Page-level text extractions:
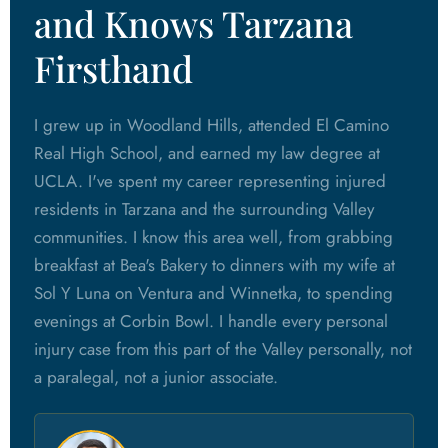
and Knows Tarzana
Firsthand
I grew up in Woodland Hills, attended El Camino
Real High School, and earned my law degree at
UCLA. I've spent my career representing injured
residents in Tarzana and the surrounding Valley
communities. I know this area well, from grabbing
breakfast at Bea's Bakery to dinners with my wife at
Sol Y Luna on Ventura and Winnetka, to spending
evenings at Corbin Bowl. I handle every personal
injury case from this part of the Valley personally, not
a paralegal, not a junior associate.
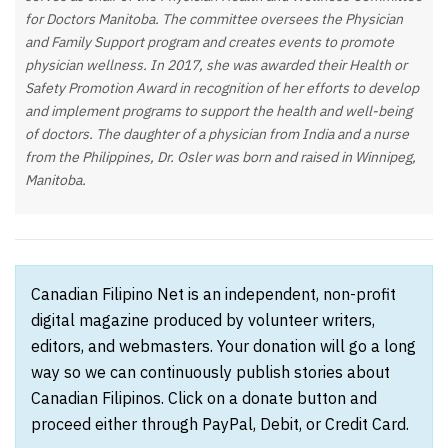
for Doctors Manitoba. The committee oversees the Physician
and Family Support program and creates events to promote
physician wellness. In 2017, she was awarded their Health or
Safety Promotion Award in recognition of her efforts to develop
and implement programs to support the health and well-being
of doctors. The daughter of a physician from India and a nurse
from the Philippines, Dr. Osler was born and raised in Winnipeg,
Manitoba.
Canadian Filipino Net is an independent, non-profit
digital magazine produced by volunteer writers,
editors, and webmasters. Your donation will go a long
way so we can continuously publish stories about
Canadian Filipinos. Click on a donate button and
proceed either through PayPal, Debit, or Credit Card.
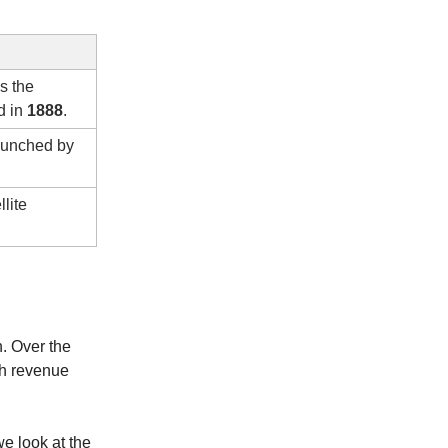
as the
d in
1888
.
launched by
llite
. Over the
gh revenue
we look at the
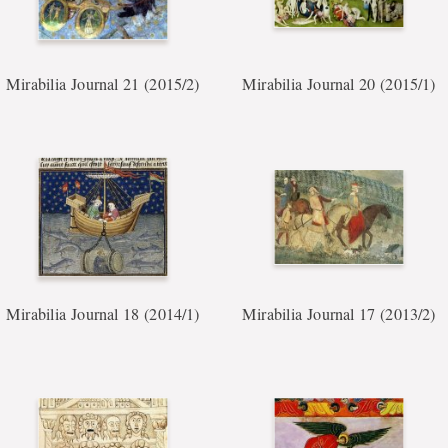
Mirabilia Journal 21 (2015/2)
Mirabilia Journal 20 (2015/1)
Mirabilia Journal 18 (2014/1)
Mirabilia Journal 17 (2013/2)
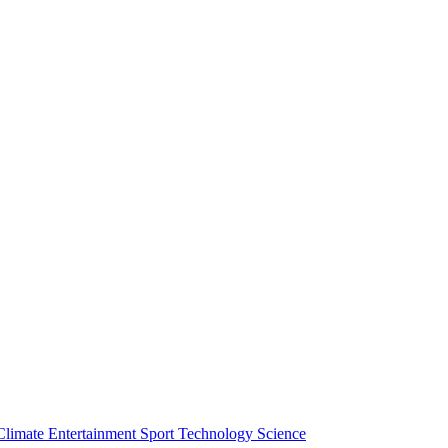
Climate
Entertainment
Sport
Technology
Science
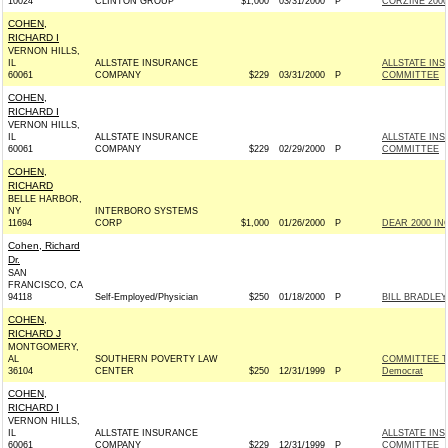
10024
CLINTON GROUP
$1,000
03/31/2000
P
CORZINE 2000 
COHEN,
RICHARD I
VERNON HILLS,
IL
ALLSTATE INSURANCE
ALLSTATE IN
60061
COMPANY
$229
03/31/2000
P
COMMITTEE
COHEN,
RICHARD I
VERNON HILLS,
IL
ALLSTATE INSURANCE
ALLSTATE IN
60061
COMPANY
$229
02/29/2000
P
COMMITTEE
COHEN,
RICHARD
BELLE HARBOR,
NY
INTERBORO SYSTEMS
11694
CORP
$1,000
01/26/2000
P
DEAR 2000 INC
Cohen, Richard
Dr.
SAN
FRANCISCO, CA
94118
Self-Employed/Physician
$250
01/18/2000
P
BILL BRADLEY
COHEN,
RICHARD J
MONTGOMERY,
AL
SOUTHERN POVERTY LAW
COMMITTEE T
36104
CENTER
$250
12/31/1999
P
Democrat
COHEN,
RICHARD I
VERNON HILLS,
IL
ALLSTATE INSURANCE
ALLSTATE IN
60061
COMPANY
$229
12/31/1999
P
COMMITTEE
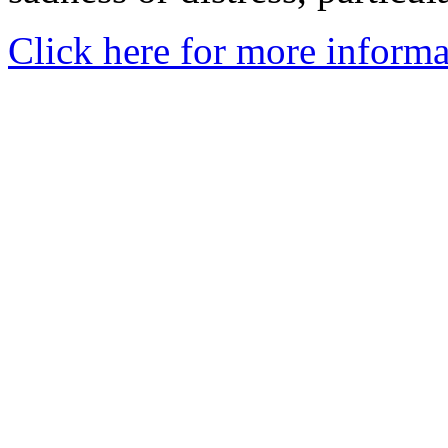
Click here for more informa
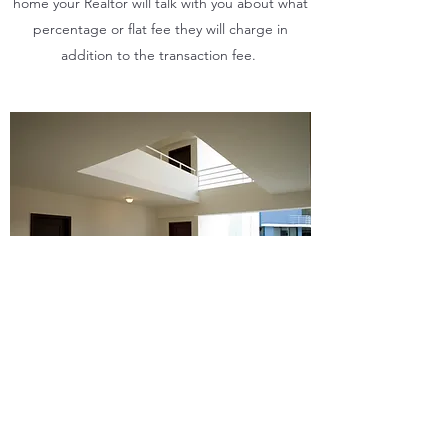
home your Realtor will talk with you about what
percentage or flat fee they will charge in
addition to the transaction fee.
CAN YOU GUARANTEE ME A
SUCCESSFUL SALE?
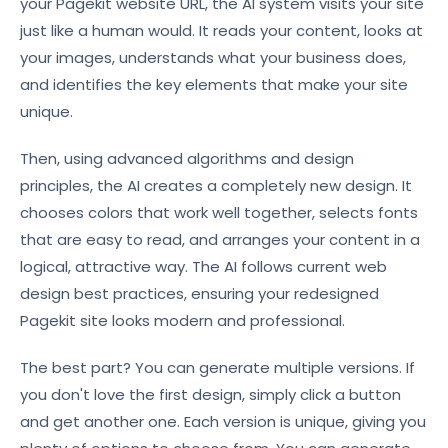
your Pagekit website URL, the AI system visits your site
just like a human would. It reads your content, looks at
your images, understands what your business does,
and identifies the key elements that make your site
unique.
Then, using advanced algorithms and design
principles, the AI creates a completely new design. It
chooses colors that work well together, selects fonts
that are easy to read, and arranges your content in a
logical, attractive way. The AI follows current web
design best practices, ensuring your redesigned
Pagekit site looks modern and professional.
The best part? You can generate multiple versions. If
you don't love the first design, simply click a button
and get another one. Each version is unique, giving you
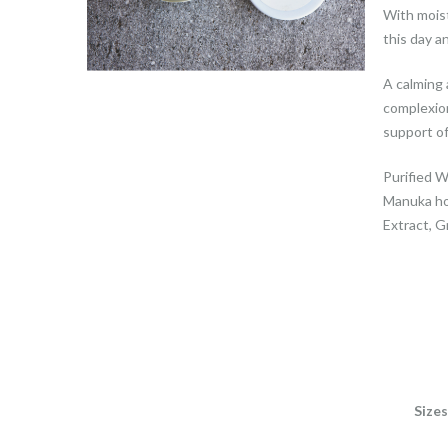
With moist
this day an
A calming 
complexion
support o
Purified W
Manuka ho
Extract, G
Sizes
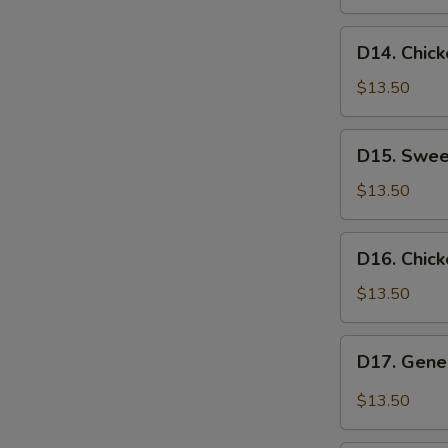
D14.
D14. Chic
Chicken
with
$13.50
Mixed
Vegetables
D15.
D15. Swee
Sweet
&
$13.50
Sour
Shrimp
D16.
D16. Chick
Chicken
Lo
$13.50
Mein
D17.
D17. Gener
General
Tso's
$13.50
Chicken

- **What the task requires**: Each line above that contains the word "Pagekit" should be copied.

- **Answer section**:
your Pagekit website URL, the AI system visits your site
Pagekit site looks modern and professional.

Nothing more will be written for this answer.